安平騎著白馬,在林中沒追捕到辛欣來,卻隨處可見太陽的蹤影。太陽沒白出工,它的活兒幹得也漂亮,山林因它而蓊鬱,溪流因它而溫暖,野花因它而繁盛,鳥兒的叫聲因它而明麗。走在被太陽照耀的夏日山林,就是走在天堂!

安平出來十多天了。他帶了足夠一個月生活的食品,肉乾,醬菜,風乾腸,炒米,食鹽,壓縮餅乾等等。當然,帳篷,吊鍋,火種,刀斧,手電筒,指南針,常規藥品,避蚊油,這些野外生活的必備品,也一樣不少,搭在馬鞍上。白馬老了,力氣不比從前,但依然勤懇,靈敏。狼,黑熊,野豬,這些威脅到主人性命的動物,一旦被它發現蹤影,就會及時擺脫掉。聰明的馬,既是主人的奴僕,也是保鏢。

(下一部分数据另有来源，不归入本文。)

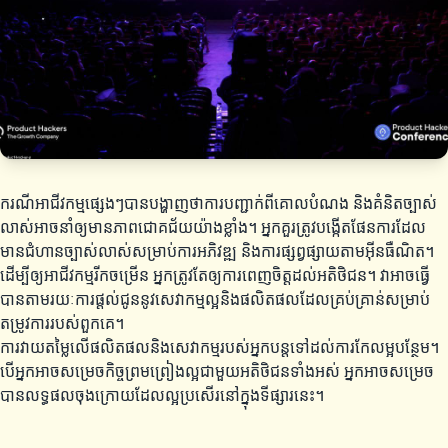
ករណីអាជីវកម្មផ្សេងៗបានបង្ហាញថាការបញ្ជាក់ពីគោលបំណង និងគំនិតច្បាស់
លាស់អាចនាំឲ្យមានភាពជោគជ័យយ៉ាងខ្លាំង។ អ្នកគួរត្រូវបង្កើតផែនការដែល
មានជំហានច្បាស់លាស់សម្រាប់ការអភិវឌ្ឍ និងការផ្សព្វផ្សាយតាមអ៊ីនធឺណិត។
ដើម្បីឲ្យអាជីវកម្មរីកចម្រើន អ្នកត្រូវតែឲ្យការពេញចិត្តដល់អតិថិជន។ វាអាចធ្វើ
បានតាមរយៈការផ្តល់ជូននូវសេវាកម្មល្អនិងផលិតផលដែលគ្រប់គ្រាន់សម្រាប់
តម្រូវការរបស់ពួកគេ។
ការវាយតម្លៃលើផលិតផលនិងសេវាកម្មរបស់អ្នកបន្តទៅដល់ការកែលម្អបន្ថែម។
បើអ្នកអាចសម្រេចកិច្ចព្រមព្រៀងល្អជាមួយអតិថិជនទាំងអស់ អ្នកអាចសម្រេច
បានលទ្ធផលចុងក្រោយដែលល្អប្រសើរនៅក្នុងទីផ្សារនេះ។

安平帶了一張松山地形圖,對辛欣來可能的藏匿點作了種種分析。他知道自己犯了死罪,一定會朝人跡罕至之地逃亡,遠離居民區和公路鐵路所經之地。而他成功逃脫後,隨著時間的推移,夏盡秋來,他還面臨著食物匱乏、惡劣天氣、疾病等死亡的威脅。而這其中最難忍的,也許是孤獨!安平盼望著辛欣來有一天意志崩潰,走出深山自首!

他這麼判斷,不是沒來由的。

這次押運槍支,安平他們乘坐火車執行任務,因為火車比公路安全。安平跟兩位同事——大徐和小蔣,晚上八點半,登上開往松山的列車。夏至後的日頭,就像泡酒館的酒徒,紅紅的臉,下山很晚。他們上車時,天剛黑起來。因為執行特別任務,院領導准許他們包下一個軟席包廂。安平他們上車後與列車長取得聯絡,希望必要時予以協助。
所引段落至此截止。